Merkel cell polyomavirus recruits MYCL to the EP400 complex to promote oncogenesis

Merkel cell carcinoma (MCC) frequently contains integrated copies of Merkel cell polyomavirus DNA that express a truncated form of Large T antigen (LT) and an intact Small T antigen (ST). While LT binds RB and inactivates its tumor suppressor function, it is less clear how ST contributes to MCC tumorigenesis. Here we show that ST binds specifically to the MYC homolog MYCL (L-MYC) and recruits it to the 15-component EP400 histone acetyltransferase and chromatin remodeling complex. We performed a large-scale immunoprecipitation for ST and identified co-precipitating proteins by mass spectrometry. In addition to protein phosphatase 2A (PP2A) subunits, we identified MYCL and its heterodimeric partner MAX plus the EP400 complex. Immunoprecipitation for MAX and EP400 complex components confirmed their association with ST. We determined that the ST-MYCL-EP400 complex binds together to specific gene promoters and activates their expression by integrating chromatin immunoprecipitation with sequencing (ChIP-seq) and RNA-seq. MYCL and EP400 were required for maintenance of cell viability and cooperated with ST to promote gene expression in MCC cell lines. A genome-wide CRISPR-Cas9 screen confirmed the requirement for MYCL and EP400 in MCPyV-positive MCC cell lines. We demonstrate that ST can activate gene expression in a EP400 and MYCL dependent manner and this activity contributes to cellular transformation and generation of induced pluripotent stem cells.
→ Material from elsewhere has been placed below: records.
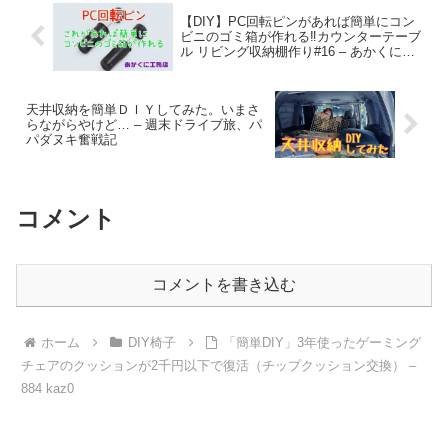
【DIY】PC回転ピンがあれば簡単にコン
ビニのゴミ箱が作れる‼️カウンターテーブ
ル リビング収納棚作り#16 – あかくに工
務店
天井収納を簡単ＤＩＹしてみた。いまさ
らながらやけど… – 週末ドライブ旅、パ
パダヌキ奮戦記
コメント
コメントを書き込む
ホーム
DIY椅子
「簡単DIY」3年使ったゲーミング
チェアのクッションが2千円以下で復活（チップクッション交換） –
884 kaz0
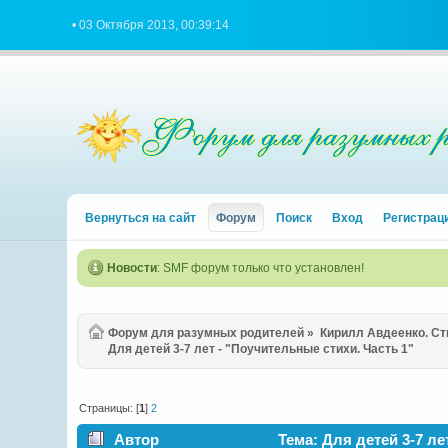
• 03 Октября 2013, 00:39:14
Вернуться на сайт
Форум
Поиск
Вход
Регистрац
Новости
: SMF форум только что установлен!
Форум для разумных родителей
»
Кирилл Авдеенко. С
Для детей 3-7 лет - "Поучительные стихи. Часть 1"
Страницы: [
1
]
2
Автор
Тема: Для детей 3-7 ле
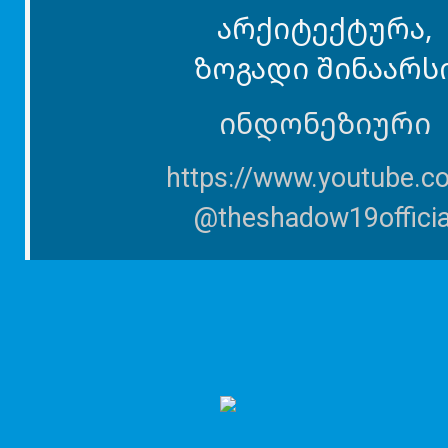
არქიტექტურა,
ზოგადი შინაარს
ინდონეზიური
https://www.youtube.c
@theshadow19officia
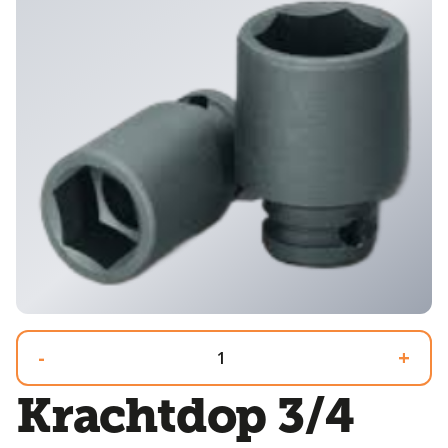
-
+
Krachtdop 3/4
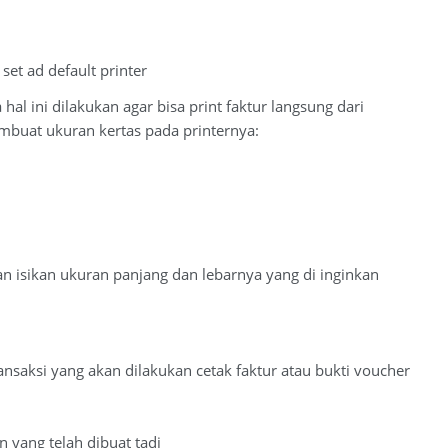
set ad default printer
l ini dilakukan agar bisa print faktur langsung dari
embuat ukuran kertas pada printernya:
n isikan ukuran panjang dan lebarnya yang di inginkan
nsaksi yang akan dilakukan cetak faktur atau bukti voucher
an yang telah dibuat tadi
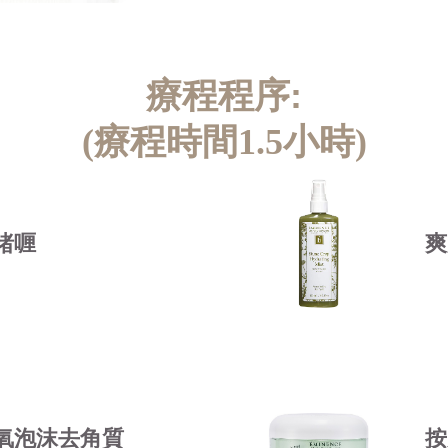
療程程序:
(療程時間1.5小時)
啫喱
爽
注氧泡沫去角質
按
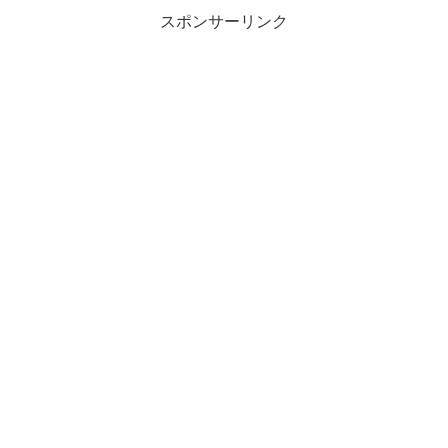
スポンサーリンク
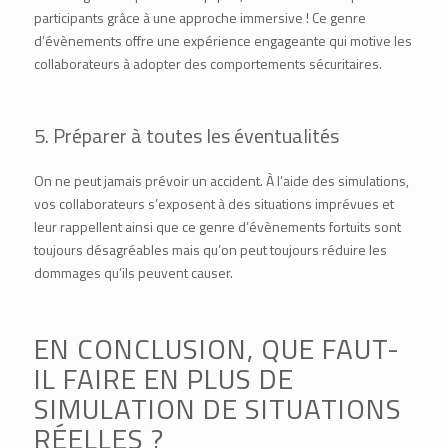
participants grâce à une approche immersive ! Ce genre
d’évènements offre une expérience engageante qui motive les
collaborateurs à adopter des comportements sécuritaires.
5. Préparer à toutes les éventualités
On ne peut jamais prévoir un accident. À l’aide des simulations,
vos collaborateurs s’exposent à des situations imprévues et
leur rappellent ainsi que ce genre d’évènements fortuits sont
toujours désagréables mais qu’on peut toujours réduire les
dommages qu’ils peuvent causer.
EN CONCLUSION, QUE FAUT-
IL FAIRE EN PLUS DE
SIMULATION DE SITUATIONS
RÉELLES ?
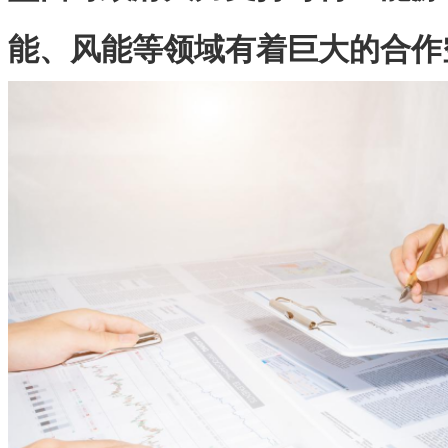
能、风能等领域有着巨大的合作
默克尔细胞癌（Merkel cell carcinoma, MCC）常整合有默克尔细胞多瘤病毒DNA，该病毒可表达截短型大T抗原（Large T antigen, LT）与完整型小T抗原（Small T antigen, ST）。尽管LT可结合RB并使其肿瘤抑制功能失活，但ST在MCC肿瘤发生中的作用机制仍不明确。本研究发现，ST可特异性结合MYC家族同源蛋白MYCL（L-MYC），并将其招募至由15个亚基组成的EP400组蛋白乙酰转移酶及染色质重塑复合物。我们通过针对ST的大规模免疫沉淀实验结合质谱分析，鉴定出共沉淀的蛋白组分：除蛋白磷酸酶2A（Protein phosphatase 2A, PP2A）亚基外，还鉴定得到MYCL及其异二聚体伴侣MAX，以及EP400复合物。针对MAX与EP400复合物组分的免疫沉淀实验，进一步验证了它们与ST的相互作用。通过整合染色质免疫沉淀测序（Chromatin immunoprecipitation with sequencing, ChIP-seq）与RNA测序（RNA-seq）技术，我们证实ST-MYCL-EP400复合物可特异性结合特定基因启动子并激活其转录。在MCC细胞系中，MYCL与EP400是维持细胞活力所必需的，且可协同ST促进靶基因表达。全基因组CRISPR-Cas9筛选实验证实，在MCPyV阳性的MCC细胞系中，MYCL与EP400为细胞存活的必需基因。本研究表明，ST可通过EP400与MYCL依赖的方式激活基因表达，该活性可促进细胞转化及诱导多能干细胞的生成。